What is needed is an exact copy of the lines from the one containing "Запрашиваемая страница не найдена! (276, 287)" through the last line of the entries below, both included.

Recorded data:
___

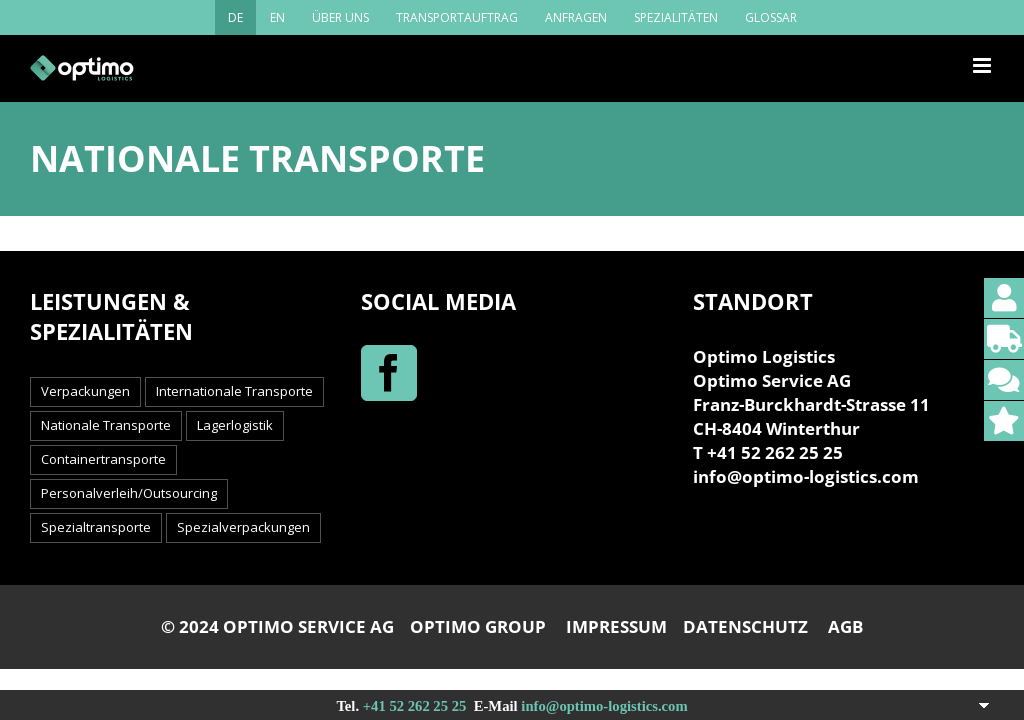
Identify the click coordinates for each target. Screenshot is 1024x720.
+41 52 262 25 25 (415, 706)
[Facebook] (389, 373)
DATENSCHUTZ (745, 626)
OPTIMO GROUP (478, 626)
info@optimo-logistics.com (604, 706)
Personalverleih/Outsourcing (129, 493)
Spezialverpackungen (243, 527)
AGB (845, 626)
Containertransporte (103, 459)
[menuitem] (235, 17)
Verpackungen (85, 391)
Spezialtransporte (96, 527)
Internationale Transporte (234, 391)
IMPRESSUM (616, 626)
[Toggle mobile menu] (983, 65)
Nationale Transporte (106, 425)
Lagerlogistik (235, 425)
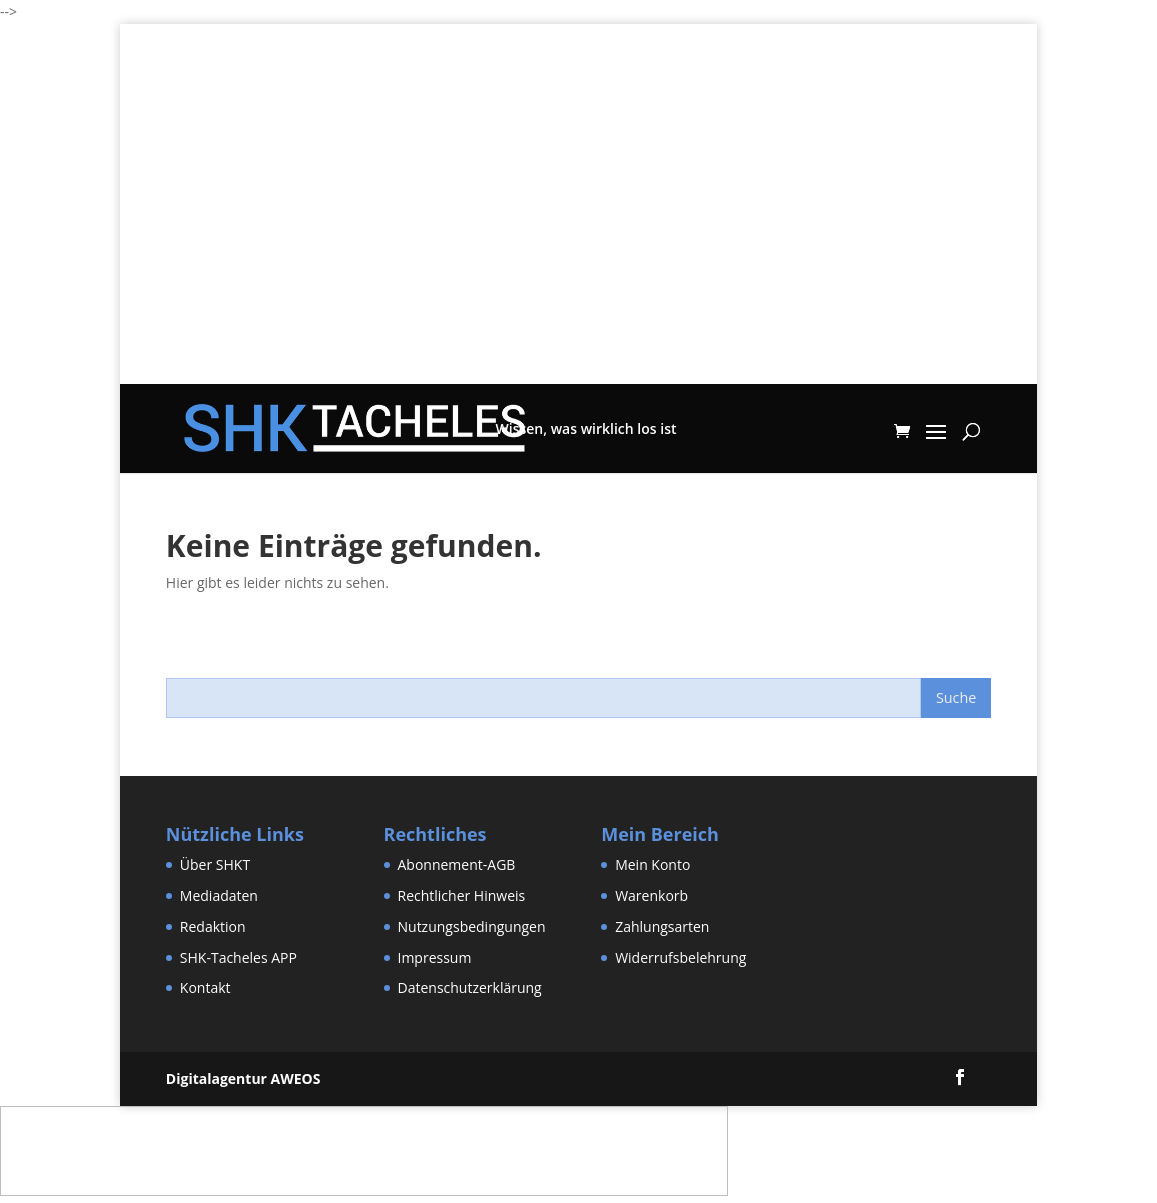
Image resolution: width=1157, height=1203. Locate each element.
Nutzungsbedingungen (472, 926)
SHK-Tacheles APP (238, 957)
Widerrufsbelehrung (680, 957)
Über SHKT (215, 864)
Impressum (435, 957)
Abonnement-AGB (457, 864)
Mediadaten (219, 895)
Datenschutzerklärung (470, 987)
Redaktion (213, 926)
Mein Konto (652, 864)
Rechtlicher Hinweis (462, 895)
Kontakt (205, 987)
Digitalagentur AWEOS (243, 1078)
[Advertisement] (578, 244)
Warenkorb (651, 895)
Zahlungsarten (662, 926)
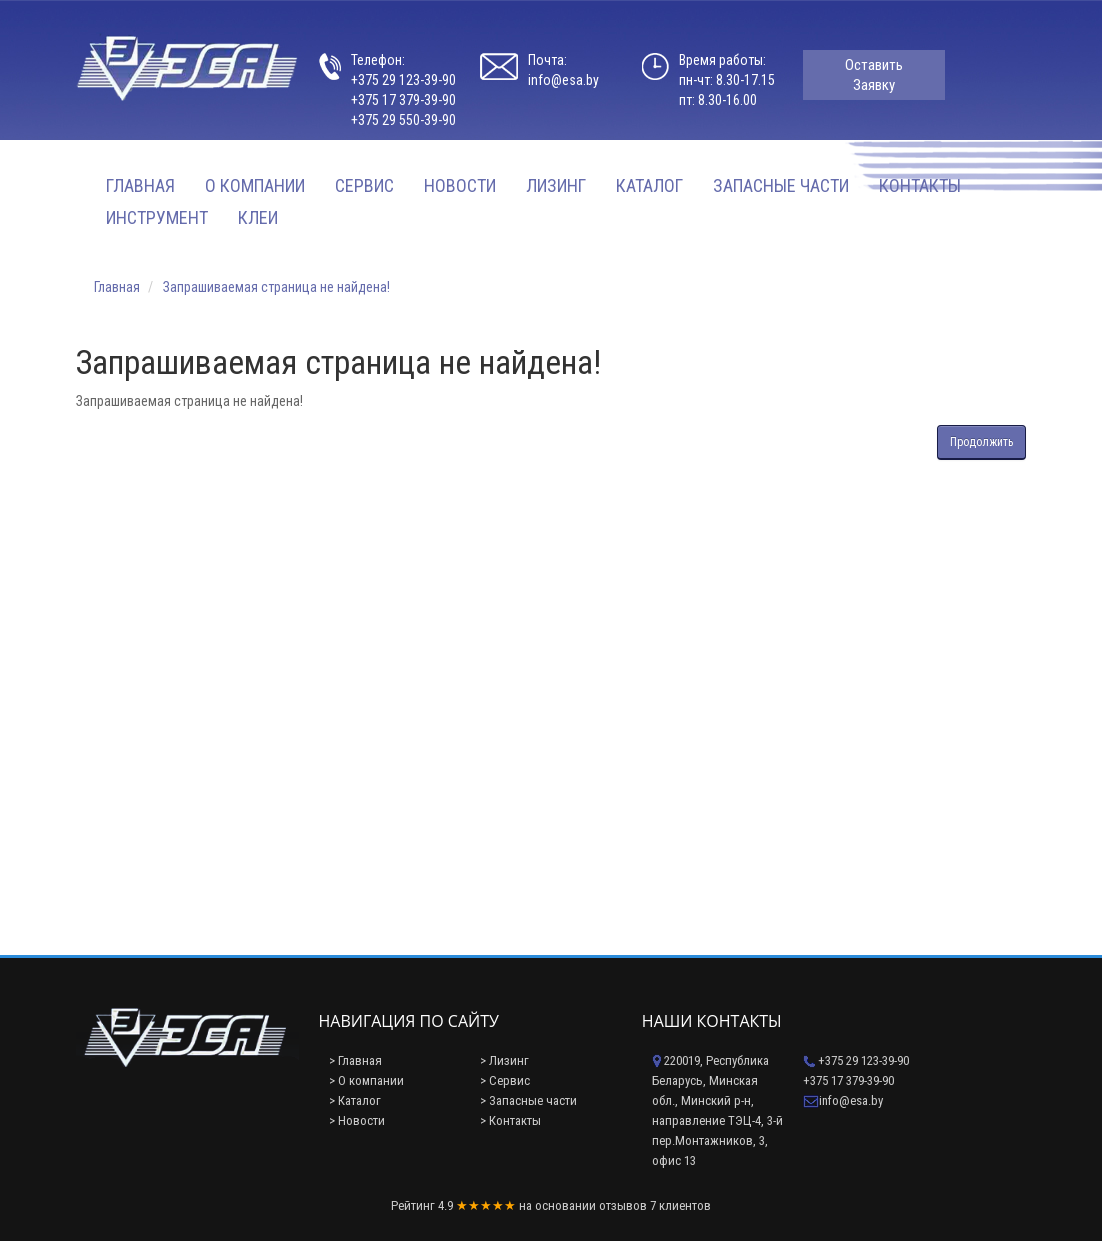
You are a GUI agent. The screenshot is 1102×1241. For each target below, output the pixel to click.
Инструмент (157, 217)
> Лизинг (504, 1060)
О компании (255, 185)
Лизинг (556, 185)
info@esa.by (563, 80)
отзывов (623, 1205)
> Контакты (510, 1120)
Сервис (364, 185)
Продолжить (981, 442)
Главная (140, 185)
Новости (460, 185)
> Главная (355, 1060)
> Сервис (505, 1080)
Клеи (258, 217)
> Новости (357, 1120)
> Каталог (355, 1100)
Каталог (649, 185)
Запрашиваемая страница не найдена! (276, 287)
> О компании (366, 1080)
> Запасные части (528, 1100)
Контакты (920, 185)
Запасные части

___

SOLVED PROBLEM:
Запрашиваемая страница не найдена! (276, 287)
> О компании (366, 1080)
> Запасные части (528, 1100)
Контакты (920, 185)
Запасные части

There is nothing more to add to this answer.